▸ **Work to be completed**
Return each line of the listing below, unchanged, and omit the images.

^^^^

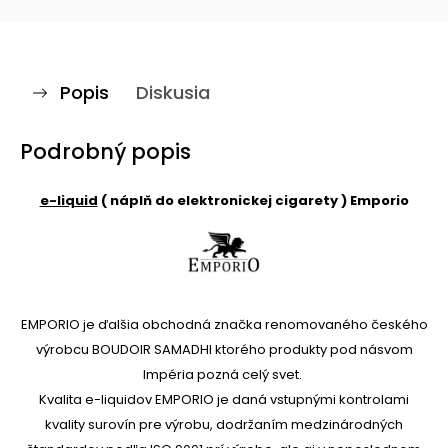
Popis
Diskusia
Podrobný popis
e-liquid
( náplň do elektronickej cigarety ) Emporio
EMPORIO je ďalšia obchodná značka renomovaného českého
výrobcu BOUDOIR SAMADHI ktorého produkty pod násvom
Impéria pozná celý svet.
Kvalita e-liquidov EMPORIO je daná vstupnými kontrolami
kvality surovín pre výrobu, dodržaním medzinárodných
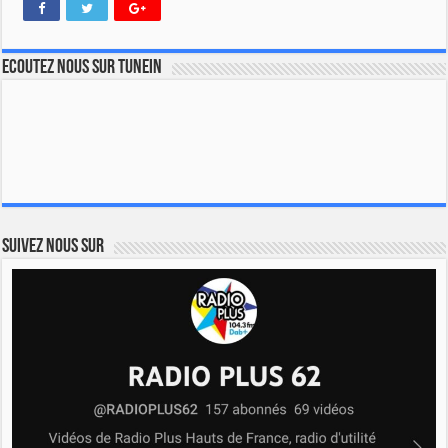
Ecoutez nous sur TuneIn
Suivez nous sur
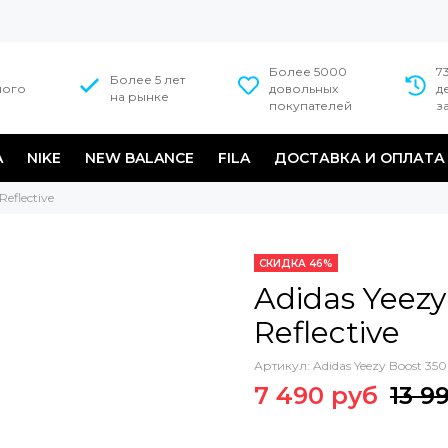
Более 5000
7
Более 5 лет
ного
довольных
д
на рынке
покупателей
з
A
NIKE
NEW BALANCE
FILA
ДОСТАВКА И ОПЛАТА
Reflective
СКИДКА 46%
Adidas Yeezy
Reflective
Артикул:
Adidas Yeezy Boost 350
7 490 руб
13 9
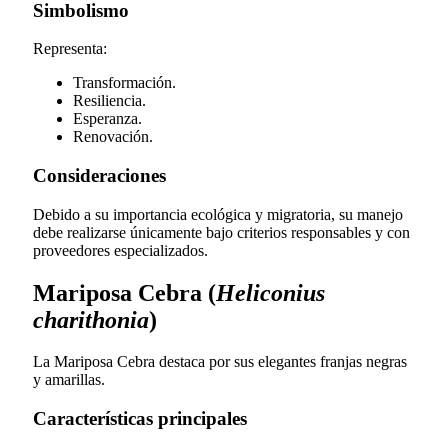
Simbolismo
Representa:
Transformación.
Resiliencia.
Esperanza.
Renovación.
Consideraciones
Debido a su importancia ecológica y migratoria, su manejo
debe realizarse únicamente bajo criterios responsables y con
proveedores especializados.
Mariposa Cebra (
Heliconius
charithonia
)
La Mariposa Cebra destaca por sus elegantes franjas negras
y amarillas.
Características principales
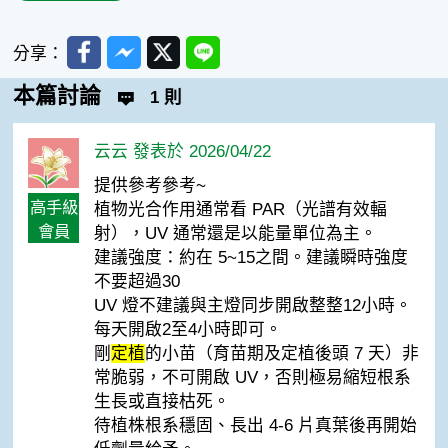
Facebook
Messenger
Twitter
Line
分享：
本篇討論
1 則
云云 發表於 2026/04/22
提供參考參考~
高手級
植物光合作用通常看 PAR（光譜有效輻
會員
射），UV 通常還是以能量單位為主。
建議強度：約在 5~15之間。建議瞬時強度
不要超過30
UV 燈不建議與主燈同步開啟整整12小時。
每天開啟2至4小時即可。
剛
定植
的小苗（育苗期及定植後頭 7 天）非
常脆弱，不可開啟 UV，否則極易縮短根系
生長或直接枯死。
待植株根系穩固、長出 4-6 片真葉後再開始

^^^^

▸ **Response**
Popis
Diskusia
Podrobný popis
e-liquid
( náplň do elektronickej cigarety ) Emporio
EMPORIO je ďalšia obchodná značka renomovaného českého
výrobcu BOUDOIR SAMADHI ktorého produkty pod násvom
Impéria pozná celý svet.
Kvalita e-liquidov EMPORIO je daná vstupnými kontrolami
kvality surovín pre výrobu, dodržaním medzinárodných
Ecoutez nous sur TuneIn
Suivez nous sur
Более 5000
7
Более 5 лет
ного
довольных
д
на рынке
покупателей
з
A
NIKE
NEW BALANCE
FILA
ДОСТАВКА И ОПЛАТА
Reflective
СКИДКА 46%
Adidas Yeezy
Reflective
Артикул:
Adidas Yeezy Boost 350
7 490 руб
13 9
Simbolismo
Representa:
Transformación.
Resiliencia.
Esperanza.
Renovación.
Consideraciones
Debido a su importancia ecológica y migratoria, su manejo
debe realizarse únicamente bajo criterios responsables y con
proveedores especializados.
Mariposa Cebra (
Heliconius
charithonia
)
La Mariposa Cebra destaca por sus elegantes franjas negras
y amarillas.
Características principales
Facebook
Messenger
Twitter
Line
分享：
本篇討論
1 則
云云 發表於 2026/04/22
提供參考參考~
高手級
植物光合作用通常看 PAR（光譜有效輻
會員
射），UV 通常還是以能量單位為主。
建議強度：約在 5~15之間。建議瞬時強度
不要超過30
UV 燈不建議與主燈同步開啟整整12小時。
每天開啟2至4小時即可。
剛
定植
的小苗（育苗期及定植後頭 7 天）非
常脆弱，不可開啟 UV，否則極易縮短根系
生長或直接枯死。
待植株根系穩固、長出 4-6 片真葉後再開始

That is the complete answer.